In the age of Instagram, when images are often consumed as hungrily as the food itself, a dish’s—or, in this case, a vegetable’s—star power isn’t always directly linked to its flavor. But radicchio’s rise happens to synchronize perfectly with a moment when American consumers are slowly coming around to more challenging flavors—flavors with funky, sour, and spicy profiles. That openness now extends to the bitter flavors that we taste in things like hoppy IPAs, intensely dark chocolate, turmeric, and tahini. “Once people recognize that bitterness is an entire category, that changes everything,” Algiere says. “Besides, radicchios are not just bitter. They have these buttery, oily textures and a bright, complex sweetness underneath.”
Algiere values radicchio for its flavor, but also for the niche it fills as a crop that flourishes during the winter. “It grows best in the colder months, making it one of the great seasonal joys of the crop system,” he says.
“Serving radicchio is about partnering it with the right sidekicks,” Pelzel says. “Like the juicy tanginess of citrus…a sharp and salty hit from shaved parm, or the funk of blue cheese. Radicchio is more about the composition than the singular.” Adimando, meanwhile, views grilling as a gateway to radicchio and other bitter lettuces. “The leaves are delicious with a little char on them, and cooking the vegetable naturally mellows some of its bitterness and softens its bite,” she says. Roasting or broiling radicchio with copious amounts of olive oil, or stirring the softened leaves into risotto à la Marcella, are also time-tested preparations.

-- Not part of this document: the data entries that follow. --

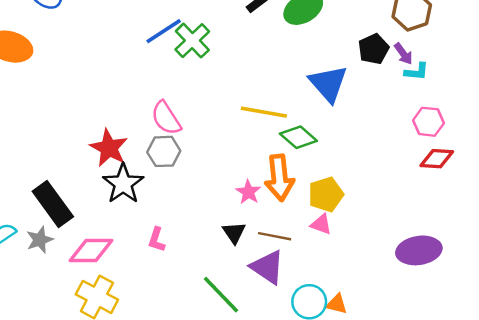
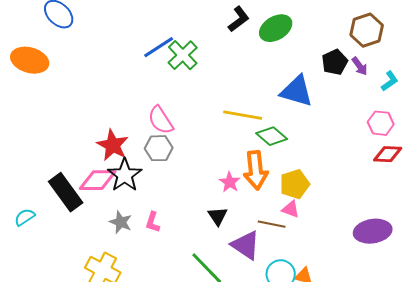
cyan L-shape: (416, 72) -> (390, 81), moved, turned -40
blue triangle: (328, 84) -> (297, 91), turned -33
brown line: (275, 236) -> (272, 224), moved
gray star: (40, 240) -> (121, 222), moved, turned -30
pink diamond: (91, 250) -> (98, 180), moved

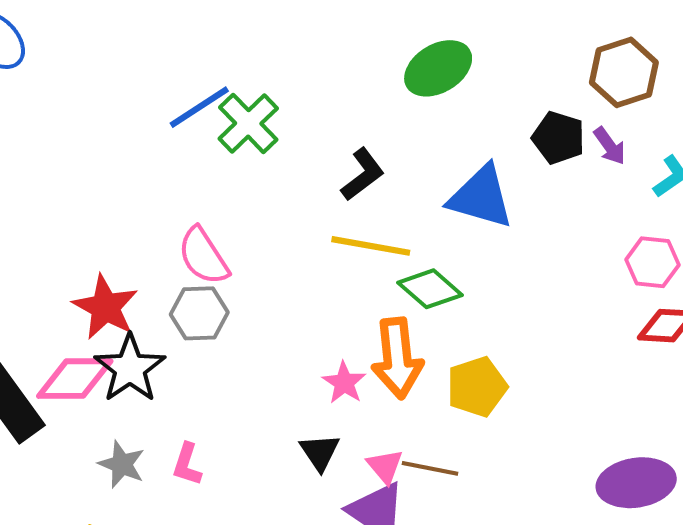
black L-shape: (239, 19) -> (363, 174), moved
black pentagon: (335, 62) -> (559, 138), turned -30
pink triangle: (291, 209) -> (385, 466), moved, turned 30

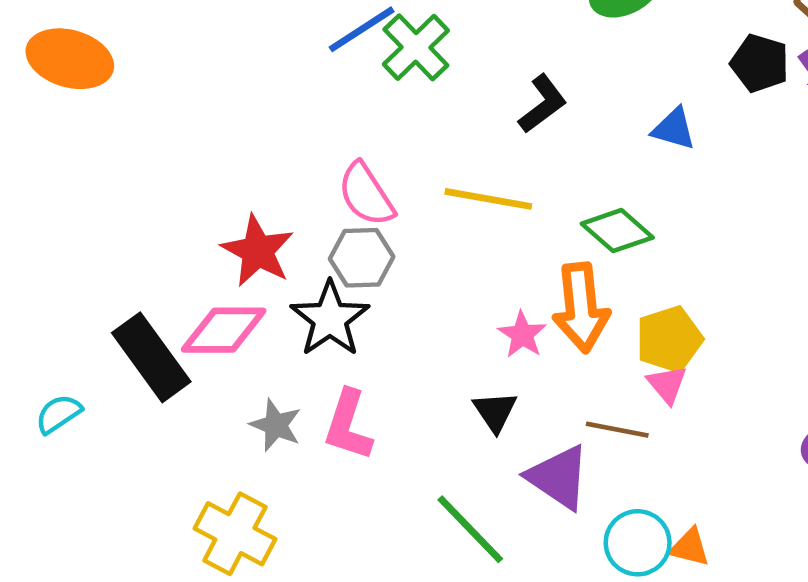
blue triangle: (481, 197) -> (674, 129), size x0.6
yellow line: (371, 246) -> (488, 199), moved
black star: (130, 368) -> (330, 319), moved
pink L-shape: (187, 464) -> (348, 425), size x1.5
pink triangle: (385, 466) -> (667, 384), moved

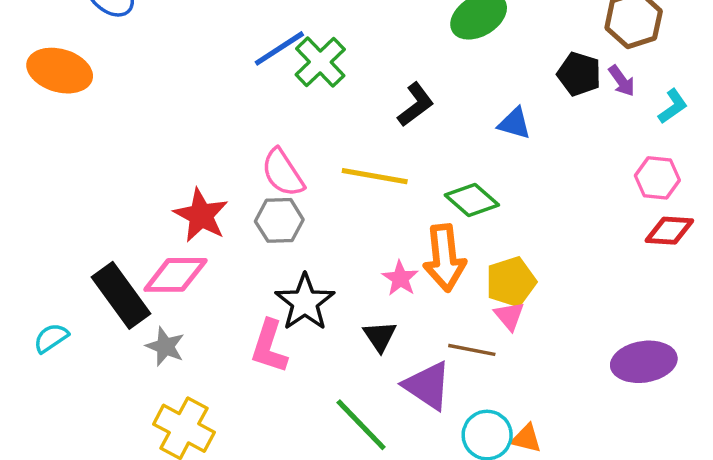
black star: (330, 319) -> (305, 302), moved
gray star: (276, 425) -> (165, 346), moved

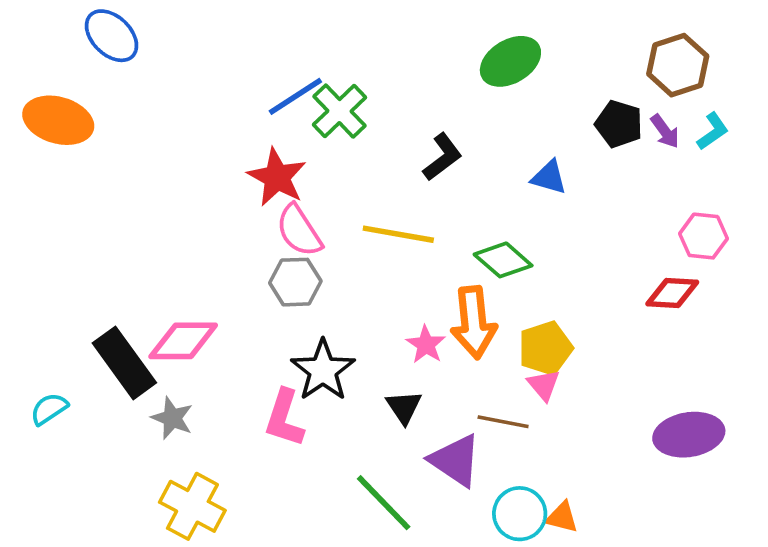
cyan L-shape: (673, 106) -> (713, 131), moved
red star: (201, 215) -> (277, 177), moved
red diamond: (669, 231) -> (672, 293), moved

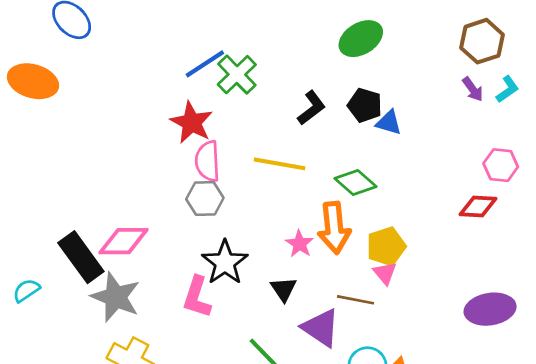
black pentagon: (619, 124) -> (365, 105), moved
pink semicircle: (299, 231) -> (208, 161), turned 30
gray star: (172, 418) -> (116, 297), size x1.6

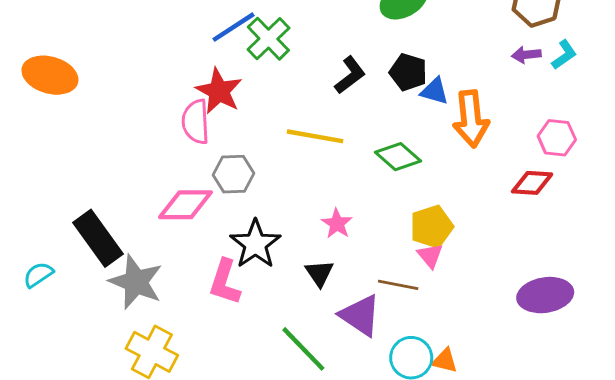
orange ellipse: (33, 81) -> (50, 75), moved
purple arrow: (473, 89) -> (526, 55), turned 120
pink semicircle: (208, 161) -> (196, 122), moved
orange arrow: (334, 228) -> (471, 119), moved
pink diamond: (124, 241) -> (185, 205), moved

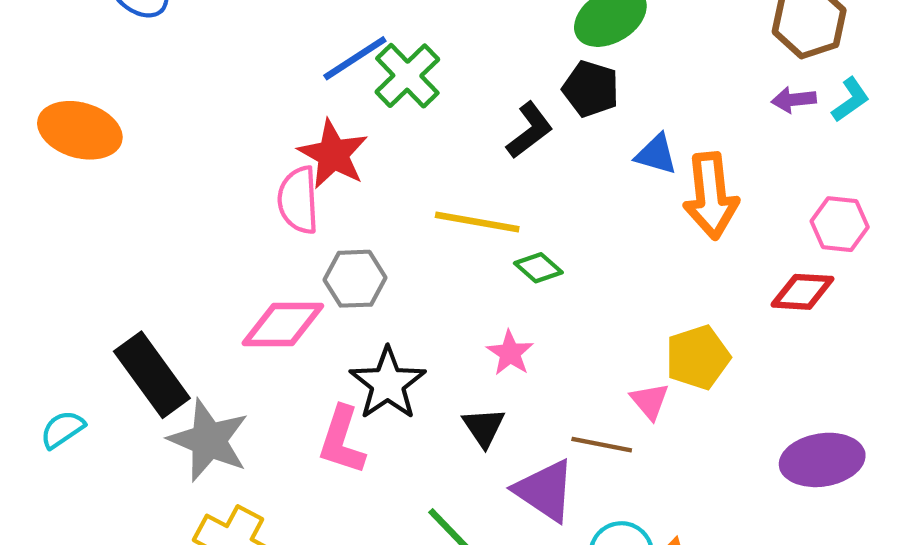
black pentagon: (408, 72) -> (591, 89), moved
green diamond: (398, 157) -> (538, 268), moved, size x0.7
yellow pentagon: (432, 227) -> (698, 357), moved

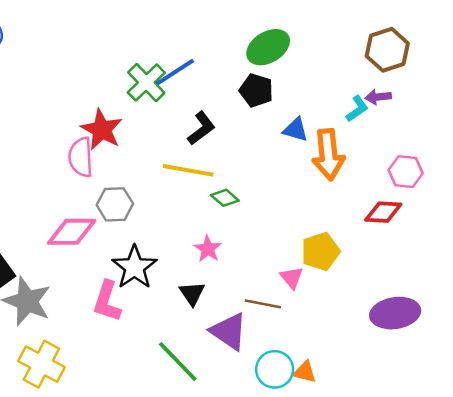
blue line: (355, 58) -> (175, 72), moved
cyan L-shape: (851, 100) -> (357, 109), moved
black L-shape: (530, 130) -> (201, 128), moved

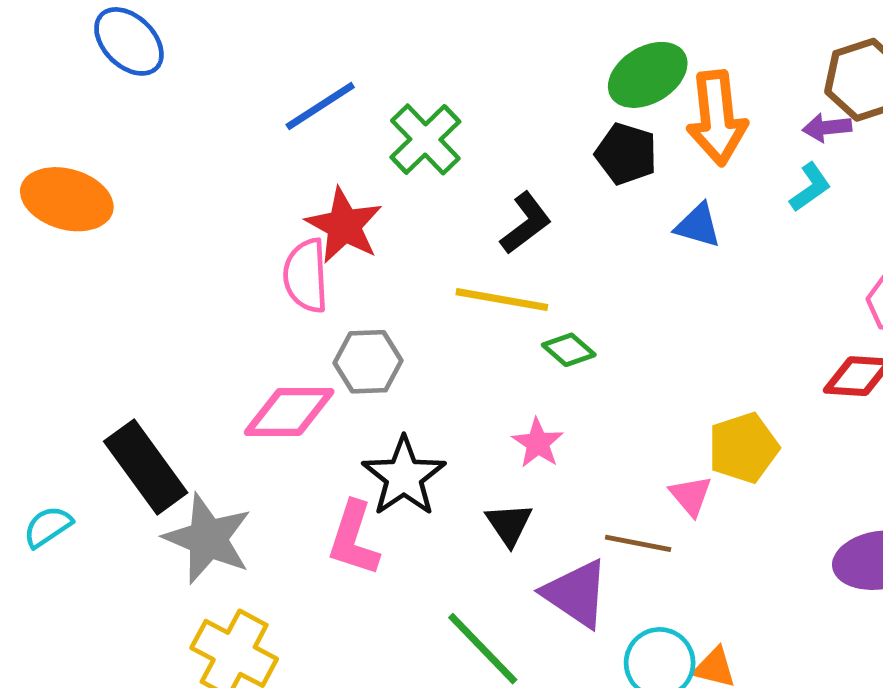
blue line: (175, 72) -> (320, 106), moved
purple arrow: (378, 97) -> (827, 128), moved
orange arrow: (328, 155) -> (717, 118), moved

Radicchio’s rise happens to synchronize perfectly with a moment when American consumers are slowly coming around to more challenging flavors—flavors with funky, sour, and spicy profiles.
With the concurrent efforts of a few great farmers and a few enthusiastic chefs, a vegetable like radicchio can quickly transform from a cultural particularity to a mainstream sensation. One need only think about kale chips or cauliflower “rice” to understand the power of culinary groupthink. To that end, a network of farmers and chefs in the Pacific Northwest have taken on the role of radicchio ambassadors. They recently celebrated the second annual Chicory Week—a Seattle-based festival designed to, as their website puts it, “promote the heck out of radicchio.” One festival partner, the Culinary Breeding Network, even brought a stack of handmade zines dedicated to the vegetable.
From a consumer’s perspective, adding new produce to the repertoire is a universally good thing. For the grower, however, such a quick ascent can have drawbacks. “It can take seed companies years to stockpile enough seeds to keep up with demand,” Algiere says. In the case of kale, which American farmers grew 60 percent more of in 2012 than 2007, large-scale growers bought out swaths of the existing kale seed, leaving smaller growers in the lurch. “If it’s just a fad and not sustained, it can be disruptive,” he said.
Whether radicchio’s star will rise dramatically enough to cause a bum rush on seeds, or, say, influence Beyoncé’s sartorial choices, remains to be seen. But either way, American tables are certain to get a lot more bitter in the coming years—and that is actually pretty sweet.